Rittenhouse Drove Himself to Kenosha

Kyle Rittenhouse also testified that he — not his mother — drove himself to Kenosha the day before the shootings occurred.

In mid-August last year, he had begun working as a lifeguard at the Pleasant Prairie RecPlex in Kenosha County and — although he did not possess a driver’s license — would drive to work from Antioch each day, he said. Rittenhouse told the court that he drove to work on Aug. 24 and stayed in Kenosha overnight at Black’s stepfather’s house. He remained in the city on Aug. 25, cleaning graffiti off a high school early in the day and then later going to a local store to buy a sling for his rifle.

Rittenhouse returned to his residence in Illinois shortly after the shootings, when Black drove him home. It’s not clear why Rittenhouse did not drive himself, but he had testified that his car was parked at the stepfather’s house and that Black drove them to downtown Kenosha in Black’s car.

When the teens arrived in Antioch, Rittenhouse said he told his mother and two sisters what had occurred that night in Kenosha and then his mother took him to the local police station to turn himself in at about 1:30 a.m. on Aug. 26.

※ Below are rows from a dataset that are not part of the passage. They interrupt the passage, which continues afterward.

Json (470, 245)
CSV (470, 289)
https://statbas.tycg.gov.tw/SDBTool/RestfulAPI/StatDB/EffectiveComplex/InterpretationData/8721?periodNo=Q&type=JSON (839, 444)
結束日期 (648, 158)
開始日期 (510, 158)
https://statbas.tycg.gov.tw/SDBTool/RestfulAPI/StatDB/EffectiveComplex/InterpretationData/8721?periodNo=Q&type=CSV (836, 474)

Wendy Rittenhouse said in a November 2020 interview that she initially did not know of her son’s whereabouts or what he was doing on Aug. 25.

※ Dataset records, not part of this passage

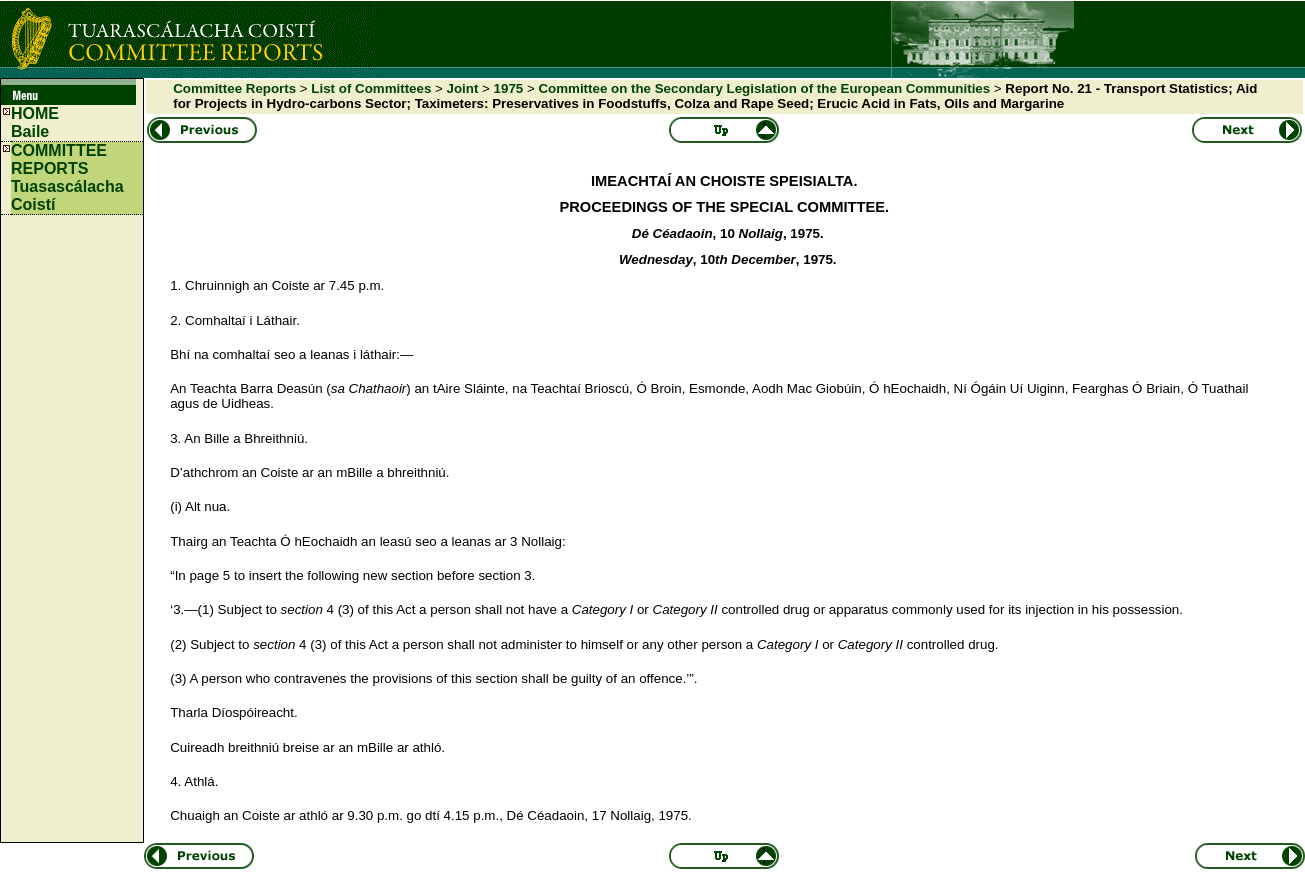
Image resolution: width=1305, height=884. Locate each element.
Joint (463, 88)
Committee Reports (234, 88)
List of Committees (371, 88)
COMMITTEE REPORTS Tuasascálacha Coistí (67, 177)
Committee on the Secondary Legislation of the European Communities (764, 88)
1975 (509, 88)
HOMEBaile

Rittenhouse, then a nursing assistant at a nursing home, told the Chicago Tribune that she worked a 16-hour shift on Aug. 24 and slept late on Aug. 25 before going to get a COVID-19 test for her job and then running other errands in Illinois with her oldest daughter.

It’s unclear why Bass claimed Wendy Rittenhouse drove her armed son to Kenosha. The available evidence shows that did not happen.